=== Section Start ===
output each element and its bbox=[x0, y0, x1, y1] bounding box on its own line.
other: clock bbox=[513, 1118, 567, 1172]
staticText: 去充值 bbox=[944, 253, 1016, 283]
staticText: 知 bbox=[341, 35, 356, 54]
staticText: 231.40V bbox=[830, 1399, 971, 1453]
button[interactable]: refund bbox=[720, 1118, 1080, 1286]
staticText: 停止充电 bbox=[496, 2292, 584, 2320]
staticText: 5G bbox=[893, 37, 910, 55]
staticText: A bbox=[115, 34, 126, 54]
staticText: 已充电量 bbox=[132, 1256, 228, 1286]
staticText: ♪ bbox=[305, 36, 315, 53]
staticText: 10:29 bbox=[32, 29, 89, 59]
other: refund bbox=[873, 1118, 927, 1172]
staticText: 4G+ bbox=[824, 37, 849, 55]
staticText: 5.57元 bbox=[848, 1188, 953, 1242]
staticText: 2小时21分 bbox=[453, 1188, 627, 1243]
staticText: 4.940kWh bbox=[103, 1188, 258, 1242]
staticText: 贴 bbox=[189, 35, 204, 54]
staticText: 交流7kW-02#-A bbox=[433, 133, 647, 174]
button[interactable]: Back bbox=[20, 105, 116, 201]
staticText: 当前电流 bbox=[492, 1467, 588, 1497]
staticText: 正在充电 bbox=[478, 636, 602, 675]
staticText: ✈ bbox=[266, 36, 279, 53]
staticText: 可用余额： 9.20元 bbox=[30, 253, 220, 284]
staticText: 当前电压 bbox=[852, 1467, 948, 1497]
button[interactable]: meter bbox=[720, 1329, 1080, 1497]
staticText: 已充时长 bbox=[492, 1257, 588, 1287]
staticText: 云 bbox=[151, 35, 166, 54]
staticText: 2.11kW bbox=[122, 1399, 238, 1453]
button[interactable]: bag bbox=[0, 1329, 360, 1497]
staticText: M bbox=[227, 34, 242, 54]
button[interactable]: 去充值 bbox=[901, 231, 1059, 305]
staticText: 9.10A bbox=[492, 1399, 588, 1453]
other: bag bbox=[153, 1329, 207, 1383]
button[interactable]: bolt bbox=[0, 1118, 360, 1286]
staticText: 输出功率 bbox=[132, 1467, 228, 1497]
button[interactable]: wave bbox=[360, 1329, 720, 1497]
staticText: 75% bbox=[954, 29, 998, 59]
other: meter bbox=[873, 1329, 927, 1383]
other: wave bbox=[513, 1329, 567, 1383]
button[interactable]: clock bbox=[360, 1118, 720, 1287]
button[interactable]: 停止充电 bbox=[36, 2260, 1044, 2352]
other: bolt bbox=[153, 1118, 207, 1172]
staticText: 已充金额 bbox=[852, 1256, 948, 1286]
=== Section End ===
## Work order
So that nothing differs from the original, transcribe all of the records above.

## Response to the exercise
output each element and its bbox=[x0, y0, x1, y1] bounding box on its own line.
other: clock bbox=[513, 1118, 567, 1172]
staticText: 去充值 bbox=[944, 253, 1016, 283]
staticText: 知 bbox=[341, 35, 356, 54]
staticText: 231.40V bbox=[830, 1399, 971, 1453]
button[interactable]: refund bbox=[720, 1118, 1080, 1286]
staticText: 停止充电 bbox=[496, 2292, 584, 2320]
staticText: 5G bbox=[893, 37, 910, 55]
staticText: A bbox=[115, 34, 126, 54]
staticText: 已充电量 bbox=[132, 1256, 228, 1286]
staticText: ♪ bbox=[305, 36, 315, 53]
staticText: 10:29 bbox=[32, 29, 89, 59]
other: refund bbox=[873, 1118, 927, 1172]
staticText: 4G+ bbox=[824, 37, 849, 55]
staticText: 5.57元 bbox=[848, 1188, 953, 1242]
staticText: 2小时21分 bbox=[453, 1188, 627, 1243]
staticText: 4.940kWh bbox=[103, 1188, 258, 1242]
staticText: 贴 bbox=[189, 35, 204, 54]
staticText: 交流7kW-02#-A bbox=[433, 133, 647, 174]
button[interactable]: Back bbox=[20, 105, 116, 201]
staticText: 当前电流 bbox=[492, 1467, 588, 1497]
staticText: 正在充电 bbox=[478, 636, 602, 675]
staticText: ✈ bbox=[266, 36, 279, 53]
staticText: 可用余额： 9.20元 bbox=[30, 253, 220, 284]
staticText: 当前电压 bbox=[852, 1467, 948, 1497]
button[interactable]: meter bbox=[720, 1329, 1080, 1497]
staticText: 已充时长 bbox=[492, 1257, 588, 1287]
staticText: 云 bbox=[151, 35, 166, 54]
staticText: 2.11kW bbox=[122, 1399, 238, 1453]
button[interactable]: bag bbox=[0, 1329, 360, 1497]
staticText: M bbox=[227, 34, 242, 54]
button[interactable]: 去充值 bbox=[901, 231, 1059, 305]
staticText: 9.10A bbox=[492, 1399, 588, 1453]
other: bag bbox=[153, 1329, 207, 1383]
button[interactable]: bolt bbox=[0, 1118, 360, 1286]
staticText: 输出功率 bbox=[132, 1467, 228, 1497]
button[interactable]: wave bbox=[360, 1329, 720, 1497]
staticText: 75% bbox=[954, 29, 998, 59]
other: meter bbox=[873, 1329, 927, 1383]
other: wave bbox=[513, 1329, 567, 1383]
button[interactable]: clock bbox=[360, 1118, 720, 1287]
button[interactable]: 停止充电 bbox=[36, 2260, 1044, 2352]
other: bolt bbox=[153, 1118, 207, 1172]
staticText: 已充金额 bbox=[852, 1256, 948, 1286]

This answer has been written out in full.